WHAT YOU SHOULD DO
Write out exactly the lines between the line containing "Ik ga akkoord" and the end of the records, counting both ends, and leave out all pictures.

MATERIAL FOR THE TASK section start

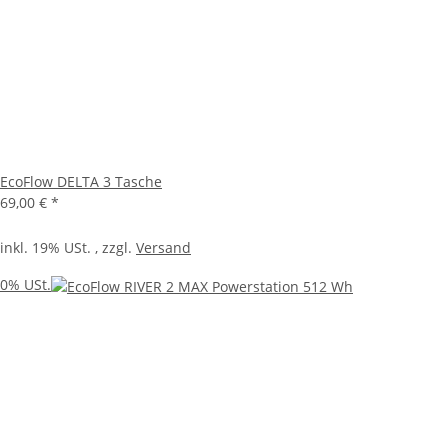
EcoFlow DELTA 3 Tasche
69,00 €
*
inkl. 19% USt. , zzgl.
Versand
0% USt.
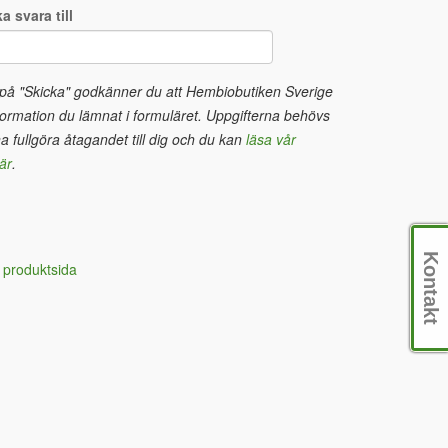
a svara till
 på "Skicka" godkänner du att Hembiobutiken Sverige
ormation du lämnat i formuläret. Uppgifterna behövs
na fullgöra åtagandet till dig och du kan
läsa vår
är
.
Kontakt
 produktsida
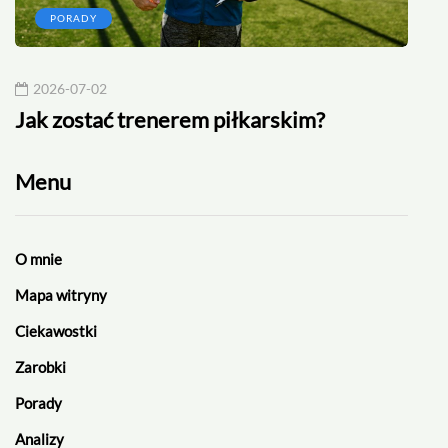
PORADY
2026-07-02
20
Jak zostać trenerem piłkarskim?
Rek
Menu
O mnie
Mapa witryny
Ciekawostki
Zarobki
Porady
Analizy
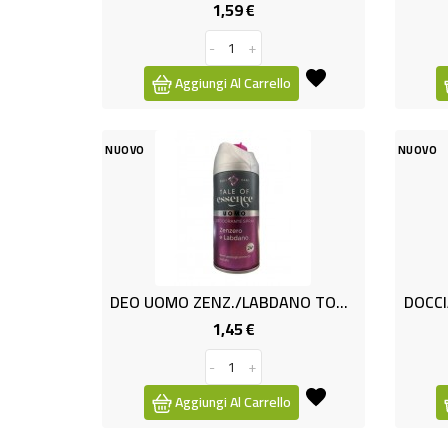
1,59 €
Prezzo
-
+
Aggiungi Al Carrello
NUOVO
NUOVO
DEO UOMO ZENZ./LABDANO TOE 150
DOCC
1,45 €
Prezzo
-
+
Aggiungi Al Carrello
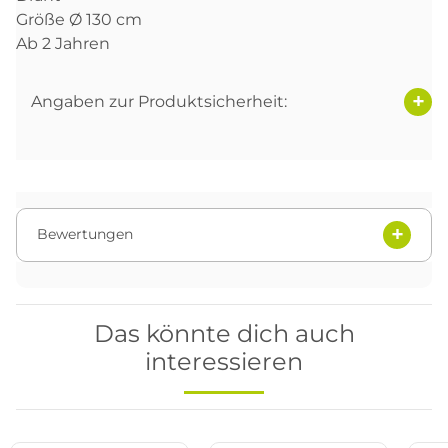
Größe Ø 130 cm
Ab 2 Jahren
Angaben zur Produktsicherheit:
Bewertungen
Das könnte dich auch
interessieren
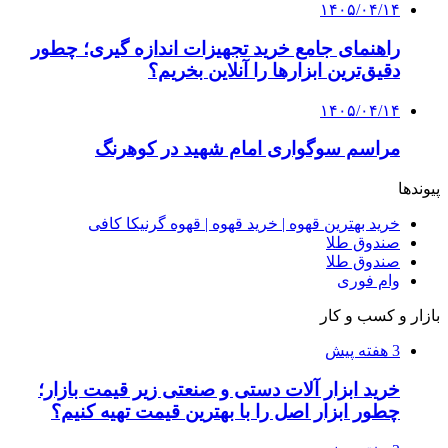
چرا انتخاب تامین‌کننده تجهیزات جوشکاری، کیفیت
پروژه را تعیین می‌کند؟
4 هفته پیش
از کجا تجهیزات ترافیکی باکیفیت بخریم؟ راهنمای
انتخاب بهترین فروشنده
4 هفته پیش
راه اندازی مرغداری؛ محاسبه هزینه، درآمد و سود با
طرح توجیهی
۱۴۰۵/۰۴/۱۵
فروشگاه کتاب DMDBook | خرید کتاب فانتزی،
عاشقانه، دارک رومنس و رمان بدون حذفیات
۱۴۰۵/۰۴/۱۴
راهنمای جامع خرید تجهیزات اندازه گیری؛ چطور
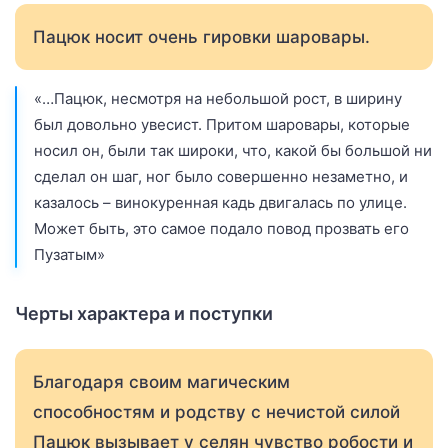
Пацюк носит очень гировки шаровары.
«…Пацюк, несмотря на небольшой рост, в ширину
был довольно увесист. Притом шаровары, которые
носил он, были так широки, что, какой бы большой ни
сделал он шаг, ног было совершенно незаметно, и
казалось – винокуренная кадь двигалась по улице.
Может быть, это самое подало повод прозвать его
Пузатым»
Черты характера и поступки
Благодаря своим магическим
способностям и родству с нечистой силой
Пацюк вызывает у селян чувство робости и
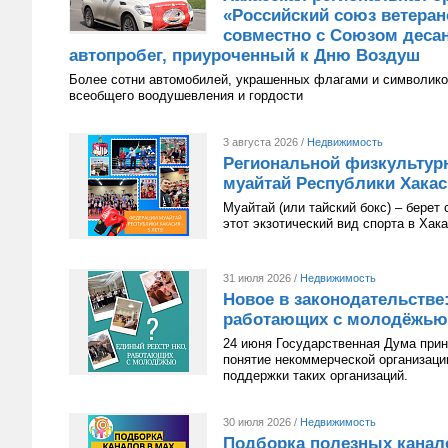
«Российский союз ветера
совместно с Союзом десан
автопробег, приуроченный к Дню Воздуш
Более сотни автомобилей, украшенных флагами и символико
всеобщего воодушевления и гордости
3 августа 2026 /
Недвижимость
Региональной физкультур
муайтай Республики Хакаси
Муайтай (или тайский бокс) – берет
этот экзотический вид спорта в Хак
31 июля 2026 /
Недвижимость
Новое в законодательстве
работающих с молодёжью
24 июня Государственная Дума приня
понятие некоммерческой организац
поддержки таких организаций.
30 июля 2026 /
Недвижимость
Подборка полезных канал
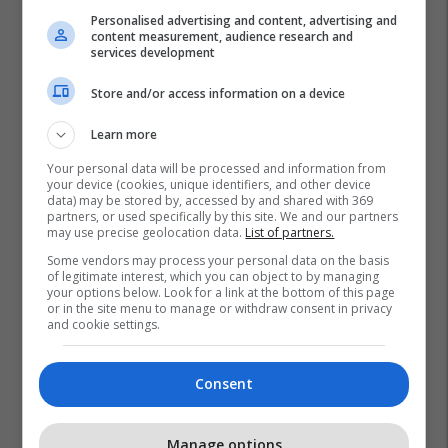
Personalised advertising and content, advertising and
content measurement, audience research and
services development
Store and/or access information on a device
Learn more
Your personal data will be processed and information from
your device (cookies, unique identifiers, and other device
data) may be stored by, accessed by and shared with 369
partners, or used specifically by this site. We and our partners
may use precise geolocation data.
List of partners.
Some vendors may process your personal data on the basis
of legitimate interest, which you can object to by managing
your options below. Look for a link at the bottom of this page
or in the site menu to manage or withdraw consent in privacy
and cookie settings.
Heather Nauert
Jean-Claude Juncker
Jan Kuciak
Be
Shba
Consent
Manage options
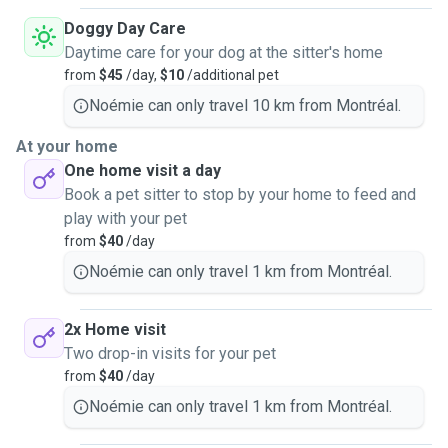
Doggy Day Care
Daytime care for your dog at the sitter's home
from
$45
/day,
$10
/additional pet
Noémie can only travel 10 km from Montréal.
At your home
One home visit a day
Book a pet sitter to stop by your home to feed and
play with your pet
from
$40
/day
Noémie can only travel 1 km from Montréal.
2x Home visit
Two drop-in visits for your pet
from
$40
/day
Noémie can only travel 1 km from Montréal.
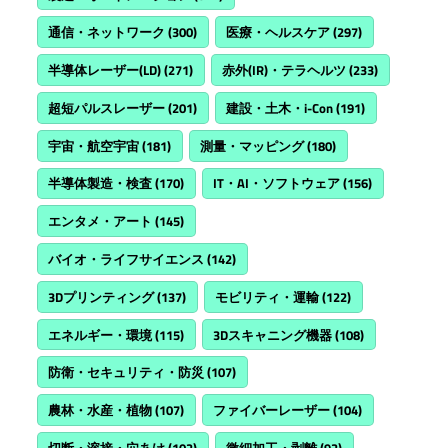
通信・ネットワーク
(300)
医療・ヘルスケア
(297)
半導体レーザー(LD)
(271)
赤外(IR)・テラヘルツ
(233)
超短パルスレーザー
(201)
建設・土木・i-Con
(191)
宇宙・航空宇宙
(181)
測量・マッピング
(180)
半導体製造・検査
(170)
IT・AI・ソフトウェア
(156)
エンタメ・アート
(145)
バイオ・ライフサイエンス
(142)
3Dプリンティング
(137)
モビリティ・運輸
(122)
エネルギー・環境
(115)
3Dスキャニング機器
(108)
防衛・セキュリティ・防災
(107)
農林・水産・植物
(107)
ファイバーレーザー
(104)
切断・溶接・穴あけ
(102)
微細加工・剥離
(92)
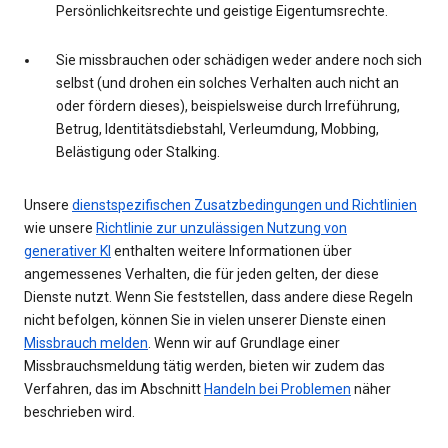
Persönlichkeitsrechte und geistige Eigentumsrechte.
Sie missbrauchen oder schädigen weder andere noch sich
selbst (und drohen ein solches Verhalten auch nicht an
oder fördern dieses), beispielsweise durch Irreführung,
Betrug, Identitätsdiebstahl, Verleumdung, Mobbing,
Belästigung oder Stalking.
Unsere
dienstspezifischen Zusatzbedingungen und Richtlinien
wie unsere
Richtlinie zur unzulässigen Nutzung von
generativer KI
enthalten weitere Informationen über
angemessenes Verhalten, die für jeden gelten, der diese
Dienste nutzt. Wenn Sie feststellen, dass andere diese Regeln
nicht befolgen, können Sie in vielen unserer Dienste einen
Missbrauch melden
. Wenn wir auf Grundlage einer
Missbrauchsmeldung tätig werden, bieten wir zudem das
Verfahren, das im Abschnitt
Handeln bei Problemen
näher
beschrieben wird.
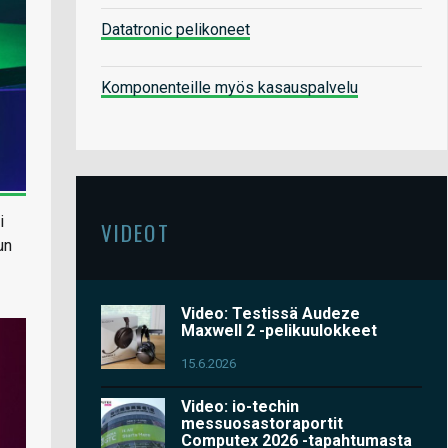
Datatronic pelikoneet
Komponenteille myös kasauspalvelu
i
VIDEOT
un
Video: Testissä Audeze
Maxwell 2 -pelikuulokkeet
15.6.2026
Video: io-techin
messuosastoraportit
Computex 2026 -tapahtumasta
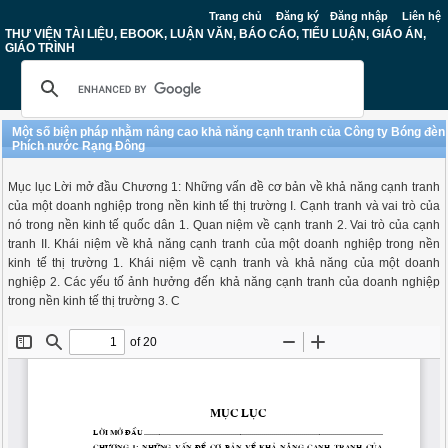
Trang chủ
Đăng ký
Đăng nhập
Liên hệ
THƯ VIỆN TÀI LIỆU, EBOOK, LUẬN VĂN, BÁO CÁO, TIỂU LUẬN, GIÁO ÁN,
GIÁO TRÌNH
Một số biện pháp nhằm nâng cao khả năng cạnh tranh của Công ty Bóng đèn
Phích nước Rạng Đông
Mục lục Lời mở đầu Chương 1: Những vấn đề cơ bản về khả năng cạnh tranh
của một doanh nghiệp trong nền kinh tế thị trường I. Cạnh tranh và vai trò của
nó trong nền kinh tế quốc dân 1. Quan niệm về cạnh tranh 2. Vai trò của cạnh
tranh II. Khái niệm về khả năng cạnh tranh của một doanh nghiệp trong nền
kinh tế thị trường 1. Khái niệm về cạnh tranh và khả năng của một doanh
nghiệp 2. Các yếu tố ảnh hưởng đến khả năng cạnh tranh của doanh nghiệp
trong nền kinh tế thị trường 3. C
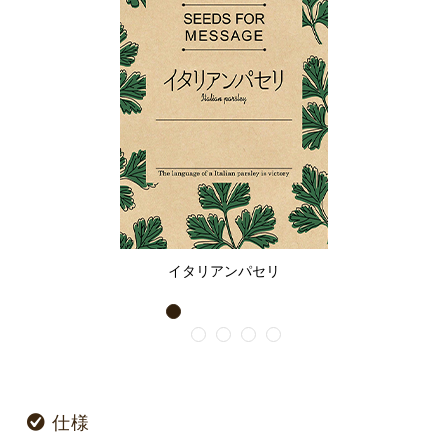
イタリアンパセリ
1
2
3
4
5
仕様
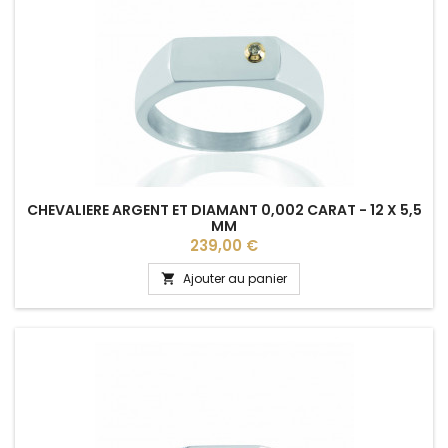
CHEVALIERE ARGENT ET DIAMANT 0,002 CARAT - 12 X 5,5
MM
Prix
239,00 €
Ajouter au panier

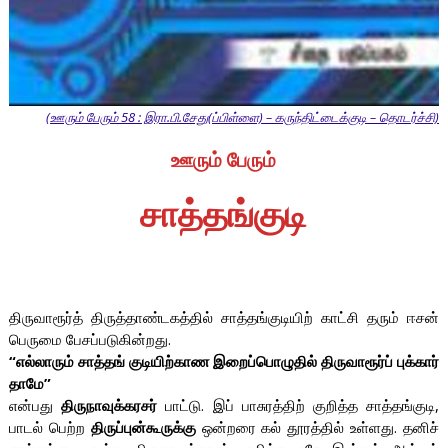
(ஊரும் பேரும் 58 : இரா.பி.சேது(ப்பிள்ளை) – கருந்திட்டைக்குடி – தொடர்ச்சி)
ஊரும் பேரும்
சாத்தங்குடி
திருவாரூர்த் திருத்தாண்டகத்தில் சாத்தங்குடியிற் காட்சி தரும் ஈசன்
பெருமை பேசப்படுகின்றது.
“எல்லாரும் சாத்தங் குடியிற்காண இறைப்பொழுதில் திருவாரூர்ப் புக்கார்
தாமே”
என்பது
திருநாவுக்கரசர்
பாட்டு. இப் பாசுரத்திற் குறித்த சாத்தங்குடி,
பாடல் பெற்ற
திருப்புன்கூருக்கு
ஒன்றரை கல் தூரத்தில் உள்ளது. தனிச்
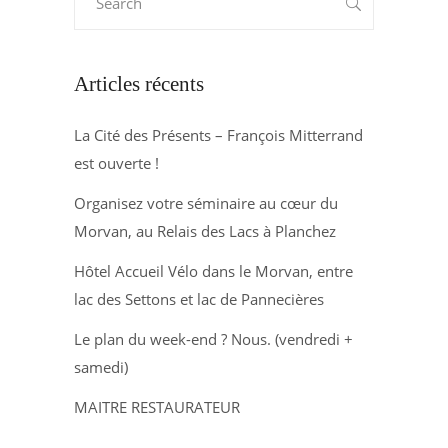
for:
Articles récents
La Cité des Présents – François Mitterrand
est ouverte !
Organisez votre séminaire au cœur du
Morvan, au Relais des Lacs à Planchez
Hôtel Accueil Vélo dans le Morvan, entre
lac des Settons et lac de Pannecières
Le plan du week-end ? Nous. (vendredi +
samedi)
MAITRE RESTAURATEUR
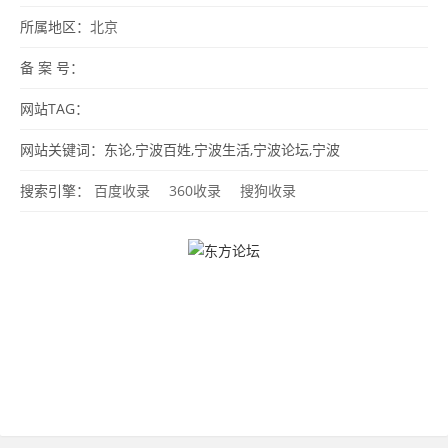
所属地区：
北京
备 案 号：
网站TAG：
网站关键词：东论,宁波百姓,宁波生活,宁波论坛,宁波
搜索引擎：
百度收录
360收录
搜狗收录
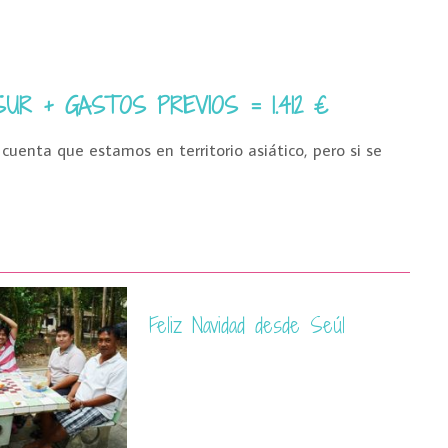
R + GASTOS PREVIOS = 1.412 €
uenta que estamos en territorio asiático, pero si se
Feliz Navidad desde Seúl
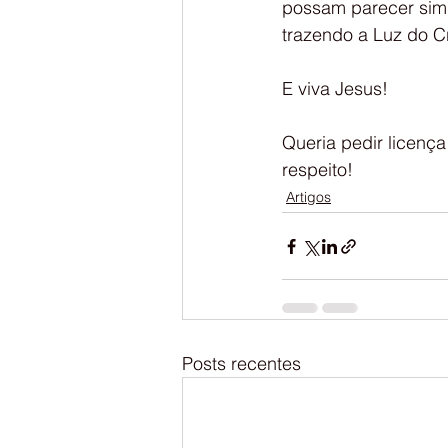
possam parecer simp
trazendo a Luz do C
E viva Jesus!
Queria pedir licença
respeito!
Artigos
Posts recentes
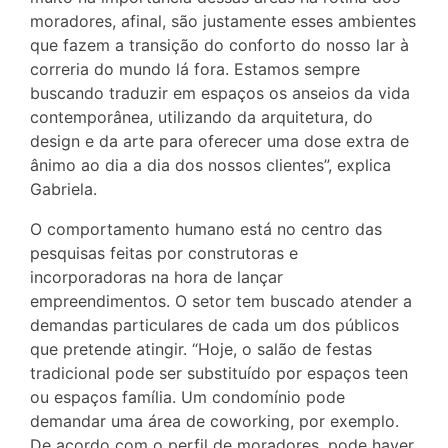
moradores, afinal, são justamente esses ambientes
que fazem a transição do conforto do nosso lar à
correria do mundo lá fora. Estamos sempre
buscando traduzir em espaços os anseios da vida
contemporânea, utilizando da arquitetura, do
design e da arte para oferecer uma dose extra de
ânimo ao dia a dia dos nossos clientes”, explica
Gabriela.
O comportamento humano está no centro das
pesquisas feitas por construtoras e
incorporadoras na hora de lançar
empreendimentos. O setor tem buscado atender a
demandas particulares de cada um dos públicos
que pretende atingir. “Hoje, o salão de festas
tradicional pode ser substituído por espaços teen
ou espaços família. Um condomínio pode
demandar uma área de coworking, por exemplo.
De acordo com o perfil de moradores, pode haver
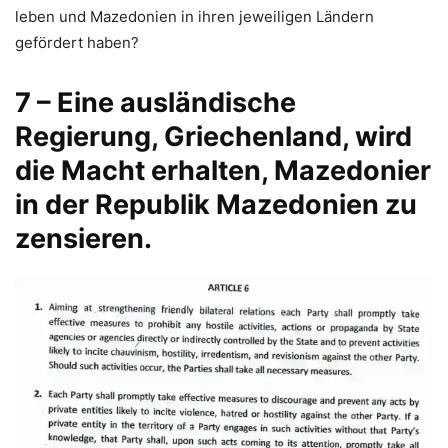
leben und Mazedonien in ihren jeweiligen Ländern
gefördert haben?
7 – Eine ausländische
Regierung, Griechenland, wird
die Macht erhalten, Mazedonier
in der Republik Mazedonien zu
zensieren.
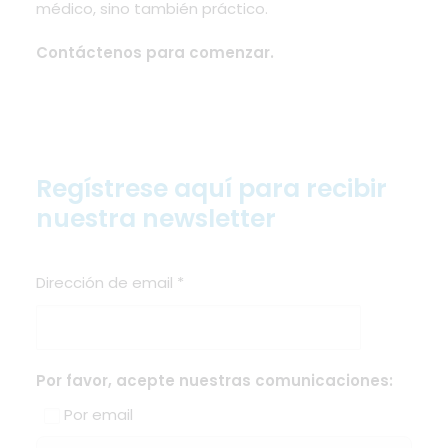
médico, sino también práctico.
Contáctenos para comenzar.
Regístrese aquí para recibir
nuestra newsletter
Dirección de email
*
Por favor, acepte nuestras comunicaciones:
Por email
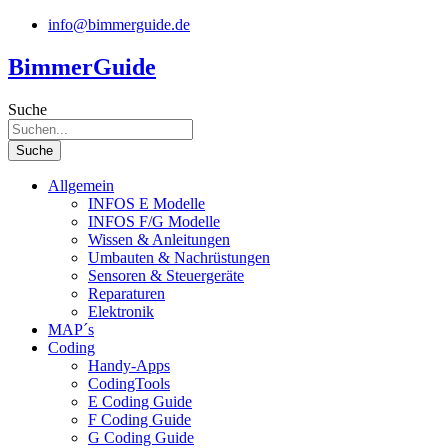
Zum
info@bimmerguide.de
Inhalt
springen
BimmerGuide
Suche
Suche
Allgemein
INFOS E Modelle
INFOS F/G Modelle
Wissen & Anleitungen
Umbauten & Nachrüstungen
Sensoren & Steuergeräte
Reparaturen
Elektronik
MAP´s
Coding
Handy-Apps
CodingTools
E Coding Guide
F Coding Guide
G Coding Guide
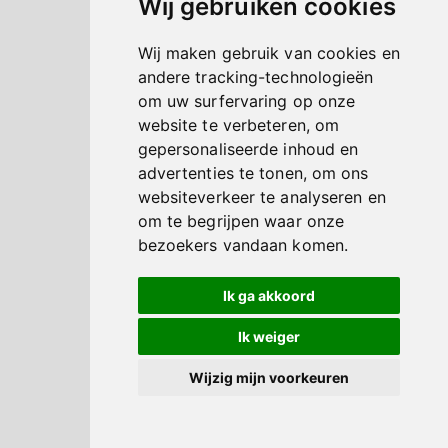
Wij gebruiken cookies
Wij maken gebruik van cookies en
andere tracking-technologieën
om uw surfervaring op onze
website te verbeteren, om
gepersonaliseerde inhoud en
advertenties te tonen, om ons
websiteverkeer te analyseren en
om te begrijpen waar onze
bezoekers vandaan komen.
Ik ga akkoord
Ik weiger
Wijzig mijn voorkeuren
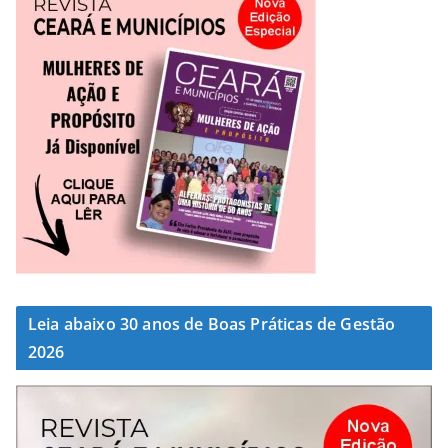
Leia abaixo 30 anos de Boas Práticas de Gestão
2026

MATERIAL FOR THE TASK section end

RESPONSE AREA
Ik ga akkoord
Ik weiger
Wijzig mijn voorkeuren
Leia abaixo 30 anos de Boas Práticas de Gestão
2026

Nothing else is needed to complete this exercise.